A decisão dela , assim, não foi intempestiva. Nasceu,
naturalmente, do velório interminável do seu relacionamento que morrera, sem
sobressaltos, sem acidentes, por mero decurso de prazo. Restara a amizade, a
habitualidade, o cuidado , o desvelo, como as batatas que pusera um dia debaixo
da fogueira de São João para degustar no outro dia, depois de exumá-las por
entre as cinzas. Era gostoso, era doce, mas já não se tratava mais de fogueira.

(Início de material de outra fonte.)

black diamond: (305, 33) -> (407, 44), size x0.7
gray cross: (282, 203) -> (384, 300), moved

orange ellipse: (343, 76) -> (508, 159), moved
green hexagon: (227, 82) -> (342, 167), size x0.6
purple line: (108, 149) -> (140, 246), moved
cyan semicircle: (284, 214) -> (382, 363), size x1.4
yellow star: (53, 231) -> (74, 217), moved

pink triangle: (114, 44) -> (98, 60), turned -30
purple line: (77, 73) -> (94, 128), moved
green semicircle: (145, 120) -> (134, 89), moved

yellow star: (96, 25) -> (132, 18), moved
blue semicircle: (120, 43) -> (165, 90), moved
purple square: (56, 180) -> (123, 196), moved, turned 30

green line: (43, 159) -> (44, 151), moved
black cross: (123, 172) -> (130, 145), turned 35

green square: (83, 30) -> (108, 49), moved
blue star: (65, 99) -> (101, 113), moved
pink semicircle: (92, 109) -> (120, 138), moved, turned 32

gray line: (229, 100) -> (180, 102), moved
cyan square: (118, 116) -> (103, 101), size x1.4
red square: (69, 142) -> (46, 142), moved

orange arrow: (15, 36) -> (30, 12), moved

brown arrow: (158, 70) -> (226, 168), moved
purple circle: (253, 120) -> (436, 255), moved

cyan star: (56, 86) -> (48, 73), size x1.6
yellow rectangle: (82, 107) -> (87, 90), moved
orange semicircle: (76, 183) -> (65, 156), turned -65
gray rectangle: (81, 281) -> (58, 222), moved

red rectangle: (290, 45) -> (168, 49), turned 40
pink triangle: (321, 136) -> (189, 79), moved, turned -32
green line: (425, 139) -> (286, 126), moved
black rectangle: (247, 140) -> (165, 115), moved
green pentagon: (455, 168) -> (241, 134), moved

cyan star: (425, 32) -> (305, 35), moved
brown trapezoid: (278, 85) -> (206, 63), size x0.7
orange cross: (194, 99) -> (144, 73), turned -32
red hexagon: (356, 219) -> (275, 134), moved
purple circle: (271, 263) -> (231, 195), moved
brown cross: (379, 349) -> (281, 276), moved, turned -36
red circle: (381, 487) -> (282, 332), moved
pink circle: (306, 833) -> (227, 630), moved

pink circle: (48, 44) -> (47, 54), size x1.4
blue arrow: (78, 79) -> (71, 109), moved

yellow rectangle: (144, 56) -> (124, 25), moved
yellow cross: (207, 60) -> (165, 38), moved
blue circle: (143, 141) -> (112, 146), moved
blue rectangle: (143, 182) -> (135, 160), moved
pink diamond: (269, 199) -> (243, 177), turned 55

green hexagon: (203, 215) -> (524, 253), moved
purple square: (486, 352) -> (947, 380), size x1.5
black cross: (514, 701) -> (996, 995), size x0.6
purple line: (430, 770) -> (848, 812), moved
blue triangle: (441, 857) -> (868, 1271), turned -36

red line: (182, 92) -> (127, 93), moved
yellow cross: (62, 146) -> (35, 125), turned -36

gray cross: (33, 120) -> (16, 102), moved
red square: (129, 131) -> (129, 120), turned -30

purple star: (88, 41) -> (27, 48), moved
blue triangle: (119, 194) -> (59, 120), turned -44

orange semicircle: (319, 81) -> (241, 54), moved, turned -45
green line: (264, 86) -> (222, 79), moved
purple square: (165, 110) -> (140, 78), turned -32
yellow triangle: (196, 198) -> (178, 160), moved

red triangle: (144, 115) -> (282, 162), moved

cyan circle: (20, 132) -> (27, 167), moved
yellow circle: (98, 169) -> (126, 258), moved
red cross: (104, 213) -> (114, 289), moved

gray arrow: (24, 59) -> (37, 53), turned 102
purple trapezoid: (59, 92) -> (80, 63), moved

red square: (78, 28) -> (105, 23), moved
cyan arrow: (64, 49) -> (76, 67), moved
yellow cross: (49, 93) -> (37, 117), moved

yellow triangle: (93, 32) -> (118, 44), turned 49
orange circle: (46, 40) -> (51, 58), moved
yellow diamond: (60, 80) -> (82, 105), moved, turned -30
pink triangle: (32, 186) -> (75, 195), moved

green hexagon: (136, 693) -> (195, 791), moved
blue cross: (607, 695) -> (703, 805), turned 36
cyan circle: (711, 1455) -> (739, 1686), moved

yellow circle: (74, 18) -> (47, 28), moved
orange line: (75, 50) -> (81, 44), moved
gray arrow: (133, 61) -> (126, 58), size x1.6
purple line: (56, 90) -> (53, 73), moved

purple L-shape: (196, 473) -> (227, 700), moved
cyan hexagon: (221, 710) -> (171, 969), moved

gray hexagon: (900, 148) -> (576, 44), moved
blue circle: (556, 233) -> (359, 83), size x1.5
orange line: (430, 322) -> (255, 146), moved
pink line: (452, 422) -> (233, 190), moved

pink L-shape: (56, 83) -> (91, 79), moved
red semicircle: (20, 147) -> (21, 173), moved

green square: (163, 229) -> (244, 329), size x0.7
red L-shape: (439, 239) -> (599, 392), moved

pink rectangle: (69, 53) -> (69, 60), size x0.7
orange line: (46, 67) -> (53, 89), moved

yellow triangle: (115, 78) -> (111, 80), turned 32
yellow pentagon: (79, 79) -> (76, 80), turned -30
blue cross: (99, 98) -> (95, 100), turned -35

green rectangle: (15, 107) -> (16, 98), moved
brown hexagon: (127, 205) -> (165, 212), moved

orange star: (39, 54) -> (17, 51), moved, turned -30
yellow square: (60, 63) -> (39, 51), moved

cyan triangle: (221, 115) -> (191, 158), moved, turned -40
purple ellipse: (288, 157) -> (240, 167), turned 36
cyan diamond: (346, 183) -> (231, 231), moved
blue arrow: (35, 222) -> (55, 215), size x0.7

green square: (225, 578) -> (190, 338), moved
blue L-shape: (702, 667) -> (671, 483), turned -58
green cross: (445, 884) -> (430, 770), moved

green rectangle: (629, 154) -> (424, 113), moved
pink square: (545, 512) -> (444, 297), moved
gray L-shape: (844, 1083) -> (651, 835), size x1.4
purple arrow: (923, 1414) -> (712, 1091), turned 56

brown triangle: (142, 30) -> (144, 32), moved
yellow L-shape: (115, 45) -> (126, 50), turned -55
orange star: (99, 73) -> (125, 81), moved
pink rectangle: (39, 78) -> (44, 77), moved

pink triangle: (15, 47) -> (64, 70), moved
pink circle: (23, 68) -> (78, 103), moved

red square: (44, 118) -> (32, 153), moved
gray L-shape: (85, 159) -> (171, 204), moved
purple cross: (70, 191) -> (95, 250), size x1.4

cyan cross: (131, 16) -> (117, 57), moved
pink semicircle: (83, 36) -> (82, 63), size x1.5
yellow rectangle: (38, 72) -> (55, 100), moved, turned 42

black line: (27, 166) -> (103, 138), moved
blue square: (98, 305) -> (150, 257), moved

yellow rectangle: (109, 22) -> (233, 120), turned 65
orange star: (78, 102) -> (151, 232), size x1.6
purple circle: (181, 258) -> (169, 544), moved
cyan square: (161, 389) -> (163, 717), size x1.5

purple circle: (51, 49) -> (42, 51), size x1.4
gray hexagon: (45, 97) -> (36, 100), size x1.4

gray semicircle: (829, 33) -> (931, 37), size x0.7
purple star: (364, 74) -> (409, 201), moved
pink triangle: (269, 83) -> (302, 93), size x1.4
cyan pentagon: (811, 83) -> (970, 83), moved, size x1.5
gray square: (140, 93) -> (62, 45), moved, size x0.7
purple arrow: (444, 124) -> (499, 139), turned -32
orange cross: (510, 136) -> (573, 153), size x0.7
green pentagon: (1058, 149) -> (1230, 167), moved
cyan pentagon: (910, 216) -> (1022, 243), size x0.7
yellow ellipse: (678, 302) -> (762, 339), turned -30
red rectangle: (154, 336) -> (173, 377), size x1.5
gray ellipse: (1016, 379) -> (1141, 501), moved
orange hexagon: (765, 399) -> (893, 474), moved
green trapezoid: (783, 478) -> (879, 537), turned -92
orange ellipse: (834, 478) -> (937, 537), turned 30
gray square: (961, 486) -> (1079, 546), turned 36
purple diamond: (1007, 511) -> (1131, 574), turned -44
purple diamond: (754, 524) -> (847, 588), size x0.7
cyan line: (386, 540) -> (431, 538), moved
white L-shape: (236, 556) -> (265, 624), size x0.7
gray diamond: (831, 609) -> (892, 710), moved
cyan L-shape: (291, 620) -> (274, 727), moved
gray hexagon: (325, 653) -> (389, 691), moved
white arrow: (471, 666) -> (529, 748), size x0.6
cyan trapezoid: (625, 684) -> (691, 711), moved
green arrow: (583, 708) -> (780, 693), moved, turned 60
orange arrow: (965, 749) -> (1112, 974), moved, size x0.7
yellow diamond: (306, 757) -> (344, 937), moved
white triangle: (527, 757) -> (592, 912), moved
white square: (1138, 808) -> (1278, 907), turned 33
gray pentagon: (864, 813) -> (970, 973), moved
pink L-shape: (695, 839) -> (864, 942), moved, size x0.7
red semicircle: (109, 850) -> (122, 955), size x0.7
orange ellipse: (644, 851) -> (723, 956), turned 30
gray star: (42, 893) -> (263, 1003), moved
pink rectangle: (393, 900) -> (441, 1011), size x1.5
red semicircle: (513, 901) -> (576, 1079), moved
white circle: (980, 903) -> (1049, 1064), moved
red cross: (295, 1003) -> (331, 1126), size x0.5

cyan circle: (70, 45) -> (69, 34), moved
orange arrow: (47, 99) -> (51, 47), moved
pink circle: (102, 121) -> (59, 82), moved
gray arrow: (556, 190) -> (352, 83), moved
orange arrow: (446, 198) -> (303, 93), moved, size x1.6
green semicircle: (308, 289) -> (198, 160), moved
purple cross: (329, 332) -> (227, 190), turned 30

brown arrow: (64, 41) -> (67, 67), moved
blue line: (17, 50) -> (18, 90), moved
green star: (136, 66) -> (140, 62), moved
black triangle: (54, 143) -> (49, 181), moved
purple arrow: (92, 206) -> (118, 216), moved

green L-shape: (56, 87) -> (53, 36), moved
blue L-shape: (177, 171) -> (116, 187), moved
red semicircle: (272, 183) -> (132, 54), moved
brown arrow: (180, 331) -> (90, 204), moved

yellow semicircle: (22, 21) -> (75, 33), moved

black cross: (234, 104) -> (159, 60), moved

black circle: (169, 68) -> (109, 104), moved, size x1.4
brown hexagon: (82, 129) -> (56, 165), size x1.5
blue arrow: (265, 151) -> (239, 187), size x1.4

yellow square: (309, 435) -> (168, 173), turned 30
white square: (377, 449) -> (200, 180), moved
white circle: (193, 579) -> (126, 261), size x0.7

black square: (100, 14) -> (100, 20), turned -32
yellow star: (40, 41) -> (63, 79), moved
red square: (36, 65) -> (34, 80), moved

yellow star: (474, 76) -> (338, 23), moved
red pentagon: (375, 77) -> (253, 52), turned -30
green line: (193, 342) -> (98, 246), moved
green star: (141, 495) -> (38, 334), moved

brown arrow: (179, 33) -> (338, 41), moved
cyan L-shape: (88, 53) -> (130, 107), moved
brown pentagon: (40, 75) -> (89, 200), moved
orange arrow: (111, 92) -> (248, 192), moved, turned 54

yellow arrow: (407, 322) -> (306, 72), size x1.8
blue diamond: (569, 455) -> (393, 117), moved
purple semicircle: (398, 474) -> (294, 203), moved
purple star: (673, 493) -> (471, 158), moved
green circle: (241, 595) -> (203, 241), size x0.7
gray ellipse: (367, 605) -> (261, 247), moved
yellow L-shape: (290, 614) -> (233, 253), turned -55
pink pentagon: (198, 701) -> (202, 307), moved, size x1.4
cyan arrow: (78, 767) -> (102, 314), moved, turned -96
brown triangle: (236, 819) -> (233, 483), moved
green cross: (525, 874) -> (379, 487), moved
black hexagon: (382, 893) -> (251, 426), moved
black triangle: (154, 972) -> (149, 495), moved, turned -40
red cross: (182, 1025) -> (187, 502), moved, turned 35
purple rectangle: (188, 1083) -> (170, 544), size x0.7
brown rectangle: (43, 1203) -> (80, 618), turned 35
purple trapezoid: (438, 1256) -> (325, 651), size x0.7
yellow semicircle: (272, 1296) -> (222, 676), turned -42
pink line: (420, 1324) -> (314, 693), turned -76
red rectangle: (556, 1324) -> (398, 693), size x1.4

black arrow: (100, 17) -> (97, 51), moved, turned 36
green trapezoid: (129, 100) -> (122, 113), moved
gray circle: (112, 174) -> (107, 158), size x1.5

Calmamente, começou a transferir suas coisas para o quarto vizinho do casal. Um
peça a cada dia: um vestido, uma calcinha, um sapato, a maquiagem... até que
depois de uns dois meses a mudança estava completada. Cenildo só compreendeu tudo depois do fato
consumado. De repente, viu-se só no quarto do casal, meio solitário, mas,
também, mais folgado, com mais espaço, nem reclamou. Se ela quer assim, que
assim seja, pensou com seus botões.
O
passar dos dias, no entanto, os tornou mais distantes. Um já não esperava por
outro nas refeições. Conversavam pouco e apenas o estritamente necessário. As
palavras eventuais e monossilábicas iam sendo substituídas por uma
gestualística, uma espécie de Linguagem de Libras própria. Cada um sentiu-se imigrante dentro de sua própria
casa. O incômodo da presença física de Cenildo, com suas idiossincrasias,
substituiu-se pela solidão que ia aumentando, sem cessar, como clara de ovo
chacoalhada no cântaro de ágata. Maza, a protagonista da diáspora, entendeu que
a troca não se fizera proveitosa. Procurou o marido, pela primeira vez em
muitos meses, conversaram antes que perdessem, definitivamente, esta
capacidade. Negociaram uma alternativa. As tralhas de cada um permaneceriam em
locais separados, mas os dois voltariam a dormir juntos no quarto do meio, uma
espécie de Faixa de Gaza. Sabiam que ali se travariam, mais uma vez, as
batalhas mais selvagens, os arrufos , os impropérios mais cabeludos, mas que
também haveria a volta das primícias dos toques, dos carinhos, da mistura de
fluidos e de aromas, de tudo aquilo que, enfim, é construído o tosco edifício
da humanidade. A luz, ainda que bruxuleante, voltou a piscar na Faixa de Maza.